Il centro d’eccellenza della Ran contribuisce a far convergere le esperienze e le iniziative pertinenti creando sinergie in diversi ambiti politici. In pratica, il Ran fornisce sostegno agli Stati membri nella concezione e attuazione di attività di prevenzione efficaci fornendo orientamenti e manuali per la costituzione di strutture multiagenzia, la creazione di una piattaforma di scambio di esperienze e pratiche e procedendo ad un’ulteriore mappatura della ricerca sulla radicalizzazione.
Quali sono le prime indicazioni fornite dal Ran e quali pratiche sono state individuate per affrontare in modo efficace la radicalizzazione? Investire nella prevenzione, eliminando alla base quel terreno fertile per la radicalizzazione. Coinvolgere e formare esperti di prima linea, in quanto saranno questi il primo punto di contatto professionale con gli individui a rischio. Sviluppare un approccio multiagenzia e multidisciplinare. Nel mese di novembre è prevista una conferenza europea organizzata dal Radicalization Awareness Network (Ran) il cui scopo è quello di riunire praticanti e policy makers per fare il punto di situazione, condividere esperienze ed individuare ulteriori misure attuative di contrasto alla radicalizzazione in Europa.

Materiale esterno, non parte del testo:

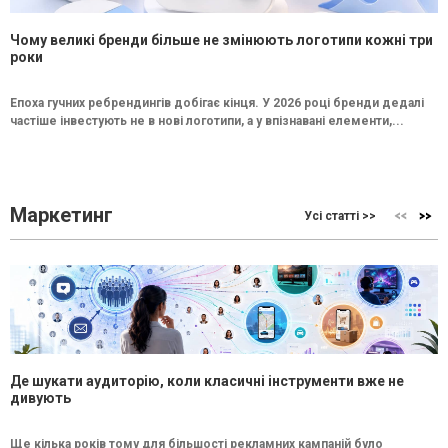
Чому великі бренди більше не змінюють логотипи кожні три
роки
Епоха гучних ребрендингів добігає кінця. У 2026 році бренди дедалі
частіше інвестують не в нові логотипи, а у впізнавані елементи,...
Маркетинг
Усі статті >>
Де шукати аудиторію, коли класичні інструменти вже не
дивують
Ще кілька років тому для більшості рекламних кампаній було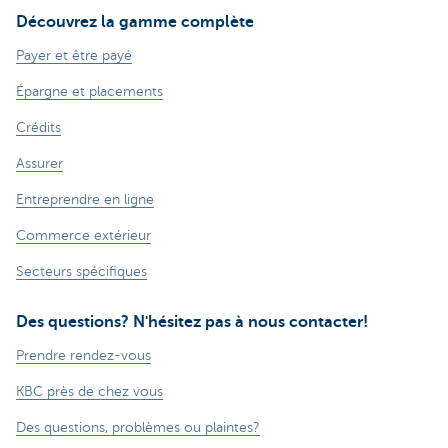
Découvrez la gamme complète
Payer et être payé
Épargne et placements
Crédits
Assurer
Entreprendre en ligne
Commerce extérieur
Secteurs spécifiques
Des questions? N'hésitez pas à nous contacter!
Prendre rendez-vous
KBC près de chez vous
Des questions, problèmes ou plaintes?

Sotto il profilo operativo il centro europeo antiterrorismo (Ectc) istituito a Gennaio 2016 presso l’Europol, seppur con qualche difficoltà, ha tentato di rinforzare la capacità antiterrorismo di Europol, offrendo agli stati membri una piattaforma per potenziare il coordinamento operativo, in particolare nella lotta contro i foreign fighters, il traffico di armi da fuoco illegali e il finanziamento del terrorismo. La necessità di migliorare lo scambio di informazioni tra le autorità di contrasto degli stati membri e le agenzie dell’Ue e l’interoperabilità delle banche dati e dei sistemi di informazione rimane ancora non sufficientemente attuata. Sono stati fatti passi in avanti in tal senso, tuttavia occorre ancora superare, urgentemente, le residue carenze, frammentazioni e limitazioni operative per lo scambio di informazioni.
Il miglioramento del Sistema d’informazione Schengen (Sis), l’elaborazione di una prima serie di indicatori comuni di rischio, in materia di foreign fighters, per poter rilevare gli spostamenti dei terroristi ed il rafforzamento dei controlli sistematici alle frontiere esterne rappresentano un importante infrastruttura comune nell’ottica del contrasto alla minaccia terroristica. Tutto questo richiede una efficace e continua partecipazione degli Stati membri nel popolare le banche dati esistenti affinché le informazioni utili siano inserite e condivise sistematicamente con il centro europeo antiterrorismo di Europol.
La Commissione presenterà iniziative mirate alla costituzione di un Fusion Information Center presso il Centro europeo antiterrorismo di Europol allo scopo migliorare interoperabilità ed integrazione attraverso la creazione di un hub dati europeo che consenta la condivisione delle informazioni a supporto delle attività operative per il conseguimento di una reale ed efficace “Unione della Sicurezza”.